Things escalated after Serb irregulars lured a Kosovar police unit into an ambush in northern Kosovo, which is predominantly inhabited by Serbs, at the end of September. One police officer died and three of the attackers were also killed. Belgrade then increased its troop presence in the five-kilometer-wide security strip on its side of the border so massively that the USA was forced to publicly warn against it and demand a withdrawal, as did the EU and the federal government shortly afterwards.

Pressure in separate conversations

Unfortunately, we had to experience a relapse on “security issues where we actually hoped and believed that we were a good deal further along,” said Federal Foreign Minister Annalena Baerbock.

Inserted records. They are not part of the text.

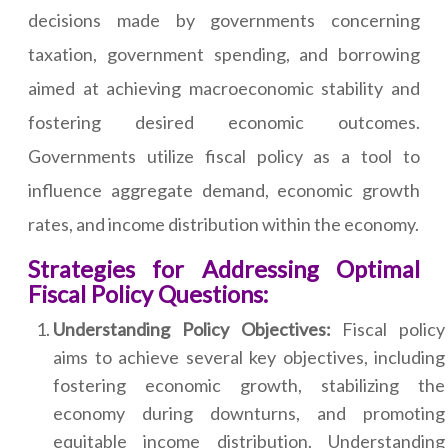
decisions made by governments concerning
taxation, government spending, and borrowing
aimed at achieving macroeconomic stability and
fostering desired economic outcomes.
Governments utilize fiscal policy as a tool to
influence aggregate demand, economic growth
rates, and income distribution within the economy.
Strategies for Addressing Optimal
Fiscal Policy Questions:
Understanding Policy Objectives:
Fiscal policy
aims to achieve several key objectives, including
fostering economic growth, stabilizing the
economy during downturns, and promoting
equitable income distribution. Understanding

But there can only be a path to the European Union together, warned the Green politician, “it can only exist with respect for territorial integrity, it can only exist if you understand that security is always reciprocal.” She tried to make this clear again to Dačić and Gërvalla-Schwarz in separate conversations – whether it was successful remains to be seen.

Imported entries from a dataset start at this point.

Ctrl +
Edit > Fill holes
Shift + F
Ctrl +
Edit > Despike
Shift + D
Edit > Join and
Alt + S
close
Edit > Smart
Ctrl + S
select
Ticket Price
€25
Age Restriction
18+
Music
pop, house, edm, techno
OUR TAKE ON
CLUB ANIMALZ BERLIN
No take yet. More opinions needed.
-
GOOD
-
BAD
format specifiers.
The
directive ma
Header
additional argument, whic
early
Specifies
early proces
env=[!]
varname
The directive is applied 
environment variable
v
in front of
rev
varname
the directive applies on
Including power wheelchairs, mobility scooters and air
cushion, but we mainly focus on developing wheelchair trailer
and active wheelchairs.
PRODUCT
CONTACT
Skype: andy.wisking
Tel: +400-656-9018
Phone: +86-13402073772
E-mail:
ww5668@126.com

The German delegation said that Baerbock had an “intensive and open exchange” with Dačić about ways to reduce tensions after the recent escalation of violence, which was also directed against soldiers from the NATO-led KFOR protection force in May. Baerbock demanded “full Serbian cooperation in investigating” the attacks and made it clear that a clear positioning of the Serbian government against violence and for peaceful understanding was a key to the EU accession process.

The question of whether Serbian President Aleksandar Vučić is prepared to take action against the leader of the attack on the Kosovo police, Milan Radoičić, is seen by the federal government as a litmus test as to whether he is seriously interested in the further process of EU accession – or at least that is what ringleader Radoičić is used to he close connections. He was temporarily arrested in Serbia, but was released again.

Verbal attack on the murdered father

On the way to the European family, there is “no way around living in peace and friendship with your neighbors and not always setting off things from the past against each other,” warned Baerbock after the plenary talks with her colleagues. On the one hand, this applied to Dačić, who in his speech accused the Kosovars of supporting terrorism and went far back into the past. He mentioned Gërvalla’s father, Jusuf Gërvalla, a Kosovar Albanian activist and supporter of the independence movement who was murdered by the Yugoslav secret service while in exile in Germany in 1982.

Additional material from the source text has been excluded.